Alors que les “états généraux de la sécurité à l’école“ ouvrent les 7 et 8 avril, il est intéressant de regarder ce que le déploiement de forces (et de technologies) de sécurité à l’école a comme conséquence aux États-Unis.

De plus en plus d’écoles appliquent une “tolérance zéro” et renvoient temporairement des enfants ou adolescents parce qu’ils avaient oublié leur badge, donné un aspirine à un autre élève, pris leur téléphone portable, une paire de ciseaux voire un coupe-ongles

Le nombre d’expulsions est ainsi passé de 1,7 million en 1974 à 3,1 millions en l’an 2000. Pourtant, les statistiques montrent que la violence à l’école a diminué de moitié entre 1992 et 2002.

Dans le même temps, on assiste à une explosion du nombre d’arrestations au sein même des écoles. En cause : le fait que de plus en plus de collèges et lycées emploient des officiers de sécurité scolaires à plein temps pour surveiller ce qui se passe dans les couloirs.

En 2004, le Texas y a consacré 60 millions de dollars et, en 2004, le gouvernement fédéral a dépensé 60 millions de dollars pour embaucher des officiers de police, et 19,5 dans des équipements de sécurité de type détecteurs de métaux.
School to prison Pipeline
La police de New York a quant à elle pris le contrôle de la sécurité des écoles publiques depuis 1998 (qui dénombrent, à ce jour, 1 million d’élèves).

Plus de 5 200 officiers de sécurité scolaire, et 200 officiers de police armés, y ont été affectés, contre “seulement” 3 000 conseillers d’orientation : la priorité relève donc moins de l’éducation que du maintient de l’ordre.

L’ACLU note ainsi que le département de la sécurité scolaire de la police de New York est la cinquième force de police la plus importante des États-Unis, plus importante que celles de Washington, Dallas ou Las Vegas … Or, ils ne sont pas particulièrement formés pour cela.

Alors que les officiers de police suivent un entraînement de 6 mois avant d’aller à l’école, les officiers de sécurité scolaire ne sont formés que pendant 14 jours.
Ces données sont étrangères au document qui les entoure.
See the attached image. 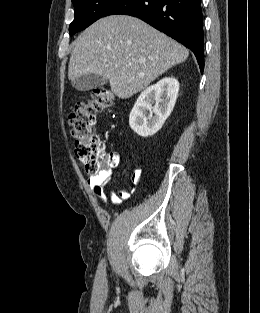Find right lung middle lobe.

Et ils appliquent, au sens strict, la “tolérance zéro”.

Contrairement aux surveillants qui, lorsqu’ils estiment qu’on leur parlent mal ou qu’ils suspectent un manquement aux règles, ne sanctionnent pas les élèves de manière scolaire (colles, conseil de discipline), ils arrêtent les mineurs qui, pour certains, finissent donc en prison, pour d’autres resteront marqués, probablement à vie, par ce qu’ils ont subi.

La majeure partie de ceux qui sont arrêtés ne le sont pas pour des faits de violence, mais pour des “troubles” ou des “perturbations”.

Une criminalisation de l’éducation

L’ACLU évoque ainsi le cas de Daija, 13 ans, traînée par terre par les officiers de sécurité de son école et menottée pendant une heure parce que, effrayée par deux individus, elle préférait attendre sa mère dehors plutôt que de leur obéir en entrant dans l’école.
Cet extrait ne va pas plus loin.